The Families First Coronavirus Response Act (FFCRA) signed into law on March 18 requires certain employers to provide employees with paid sick leave or expanded leave because of COVID-19. While the IRS and Department of Labor (DOL) just released further guidance to clarify some of the Act’s ambiguities, we’ve put together an FAQ to help you navigate the Act and better understand how it impacts you.

Disclaimer: COVID-19 has introduced new legislation that is rapidly changing and evolving hour by hour.
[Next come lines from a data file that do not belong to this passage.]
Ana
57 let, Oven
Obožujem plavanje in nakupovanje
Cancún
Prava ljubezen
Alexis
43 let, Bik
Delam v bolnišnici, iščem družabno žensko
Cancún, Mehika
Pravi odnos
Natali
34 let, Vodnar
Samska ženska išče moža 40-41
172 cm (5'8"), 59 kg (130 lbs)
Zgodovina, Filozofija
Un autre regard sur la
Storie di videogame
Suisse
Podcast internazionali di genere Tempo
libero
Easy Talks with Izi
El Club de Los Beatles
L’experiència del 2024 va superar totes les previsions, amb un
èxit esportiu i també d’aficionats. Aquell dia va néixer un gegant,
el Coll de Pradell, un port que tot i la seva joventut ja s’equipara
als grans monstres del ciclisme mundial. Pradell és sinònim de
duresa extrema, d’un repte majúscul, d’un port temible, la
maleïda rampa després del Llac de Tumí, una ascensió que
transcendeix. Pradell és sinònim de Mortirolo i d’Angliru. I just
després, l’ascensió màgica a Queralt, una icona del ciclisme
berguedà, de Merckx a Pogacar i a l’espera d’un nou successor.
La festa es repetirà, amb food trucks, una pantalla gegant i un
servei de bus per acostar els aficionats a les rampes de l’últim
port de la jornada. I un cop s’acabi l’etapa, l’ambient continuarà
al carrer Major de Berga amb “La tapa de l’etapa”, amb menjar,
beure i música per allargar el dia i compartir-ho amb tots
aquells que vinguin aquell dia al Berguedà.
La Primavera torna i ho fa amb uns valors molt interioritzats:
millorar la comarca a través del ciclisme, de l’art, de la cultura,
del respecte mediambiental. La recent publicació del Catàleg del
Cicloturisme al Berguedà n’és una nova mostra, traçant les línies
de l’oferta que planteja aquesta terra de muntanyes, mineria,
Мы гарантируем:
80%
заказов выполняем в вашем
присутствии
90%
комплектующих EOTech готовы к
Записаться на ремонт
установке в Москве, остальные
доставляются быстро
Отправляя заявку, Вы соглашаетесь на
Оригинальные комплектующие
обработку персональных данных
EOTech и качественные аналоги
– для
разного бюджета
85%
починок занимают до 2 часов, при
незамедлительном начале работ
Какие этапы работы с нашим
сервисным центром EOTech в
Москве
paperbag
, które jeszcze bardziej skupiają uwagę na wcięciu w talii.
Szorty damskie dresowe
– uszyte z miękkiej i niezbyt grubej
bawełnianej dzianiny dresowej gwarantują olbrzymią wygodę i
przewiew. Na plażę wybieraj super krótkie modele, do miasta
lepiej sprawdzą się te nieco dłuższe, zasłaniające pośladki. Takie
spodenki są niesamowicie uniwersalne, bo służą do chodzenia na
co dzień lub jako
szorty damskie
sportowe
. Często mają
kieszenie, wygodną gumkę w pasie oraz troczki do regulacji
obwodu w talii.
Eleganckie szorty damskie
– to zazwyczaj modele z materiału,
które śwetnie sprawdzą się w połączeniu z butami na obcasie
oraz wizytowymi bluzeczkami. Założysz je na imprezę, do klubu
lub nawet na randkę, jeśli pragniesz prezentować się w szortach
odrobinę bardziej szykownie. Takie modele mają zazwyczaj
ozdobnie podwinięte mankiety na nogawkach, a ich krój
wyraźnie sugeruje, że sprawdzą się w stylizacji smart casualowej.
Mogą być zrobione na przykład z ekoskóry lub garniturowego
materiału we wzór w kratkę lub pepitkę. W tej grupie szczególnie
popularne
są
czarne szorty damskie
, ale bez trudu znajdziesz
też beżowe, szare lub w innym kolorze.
Our response is based upon what is known at the time of this communication and is intended to be general advice regarding the current understanding of current legislation. As we are not a law firm, we are not able to provide a detailed analysis of your unique employee situation. Please consult your legal counsel.

Families First Coronavirus Response Act FAQ

Q: Does the FFCRA apply to nonprofit organizations and their employees as well?

A: Yes, a “covered employer” includes a private entity or individual that employs fewer than 500 employees, as well as any public agency or other entity that is not a private entity or individual that employs one or more employees. (As of March 25, 2020)

Q: If an employer laid their employees off, can they re-hire them covered under this Act?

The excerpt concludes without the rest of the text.